Just the JPEG recompression is arguably worth the price of entry; it's less savings than AVIF, of course, but it's easier to adopt now, where re-encoding everything as AVIF is a much larger hump to get over. Its other modes provide some real benefits for users for very-high-quality and lossless images as well as any situation where progressive display helps. For folks producing images, is much easier to fit in than AVIF for anyone who needs to encode a lot on the CPU.

2 comments

> I hope it shows up in Safari and that this sign of interest from others gets it a second shot in Chrome.

I'm pretty sure the Chrome team knew at the time they dropped JPEG XL that there was a decent chance Apple would implement it--there's certainly enough of a backchannel between the browser teams at Google, Apple, Mozilla and Microsoft.

Yeah, that is all odd to me; Google cited lack of "interest from the entire ecosystem" (https://bugs.chromium.org/p/chromium/issues/detail?id=117805...). Mozilla also had an experimental JXL implemenation out there. I'd hope, like you said, that the browser vendors had enough of a backchannel to keep a good thing from fizzling because each is uncertain if the others will implement it.
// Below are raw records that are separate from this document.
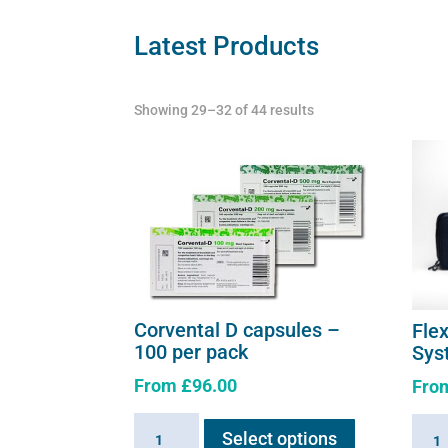
Latest Products
Showing 29–32 of 44 results
Corvental D capsules –
Fle
100 per pack
Sys
From
£
96.00
Fro
This
Corvental
Flexi
Select options
product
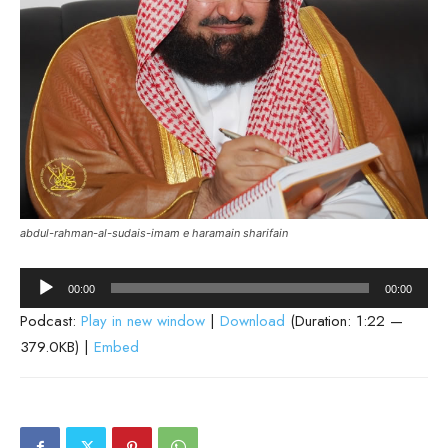
abdul-rahman-al-sudais-imam e haramain sharifain
Audio
00:00
00:00
Player
Podcast:
Play in new window
|
Download
(Duration: 1:22 —
379.0KB) |
Embed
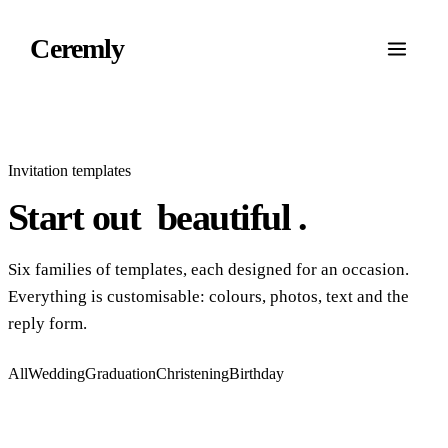
Ceremly
Invitation templates
Start out
beautiful
.
Six families of templates, each designed for an occasion.
Everything is customisable: colours, photos, text and the
reply form.
All
Wedding
Graduation
Christening
Birthday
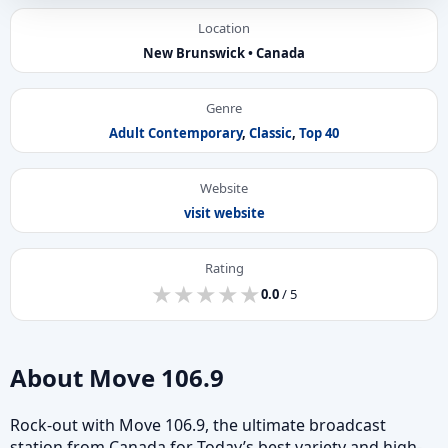
Location
New Brunswick • Canada
Genre
Adult Contemporary
,
Classic
,
Top 40
Website
visit website
Rating
★
★
★
★
★
★
★
★
★
★
0.0
/ 5
About Move 106.9
Rock-out with Move 106.9, the ultimate broadcast
station from Canada for Today’s best variety and high-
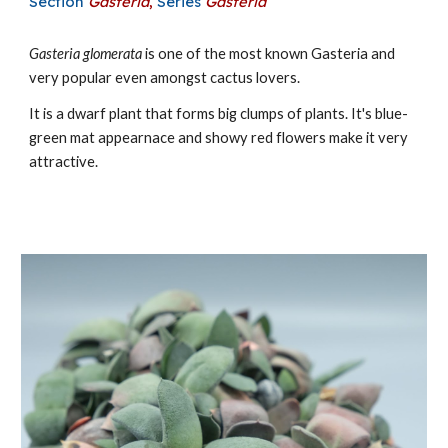
Section
Gasteria
,
Series
Gasteria
Gasteria
glomerata
is one of the most known Gasteria and
very popular even amongst cactus lovers.
It is a dwarf
plant that forms big clu
mps of plants. It's blue-
green mat appearnace and showy red flowers make it very
attractive.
But if the Chrome folks did know they had all three major browser engines were ready to go, along with the positive noises from Facebook, Adobe, other parts of Google, and a few other notable folks, that seems like a solid base of support, unless you're really expecting the world to go all-in on a format before a browser supports it without a flag. So I guess I wonder if it's that the Chrome team had set the bar high, that they hadn't expected Apple to support JXL at the time they made the call, or something else.

> So I guess I wonder if it's that the Chrome team had set the bar high, that they hadn't expected Apple to support JXL at the time they made the call, or something else.

I think it’s something else.

I’ve read enough CSS Working Group (and other groups) meeting minutes to know when Google wants to implement something, that’s what they do, often when the WebKit and Mozilla teams don’t agree.

Whatever happened for Google to reverse their position on JPEG XL, I don’t believe it has anything to do with the technical merits of the format or whether Apple had planned to implement it.

Apple typically does not announce intent to implement things; they just implement them.
»it's less savings than AVIF, of course,« In most cases JPEG XL will save you more than AVIF.
Those words were about the JPEG recompressor (Brunsli) specifically, which saves about 22% but has a smoother transition from today's .jpg world than any of the new lossy formats; you can bit-for-bit reconstruct the original JPEG from the Brunsli-compressed one, and it's certainly much faster than AVIF to encode with CPUs. You can even insert Brunsli as a Content-Encoding that's transparent to the user (so right click still saves .jpg), and Chrome had an issue open to consider doing that before they backed out JXL support.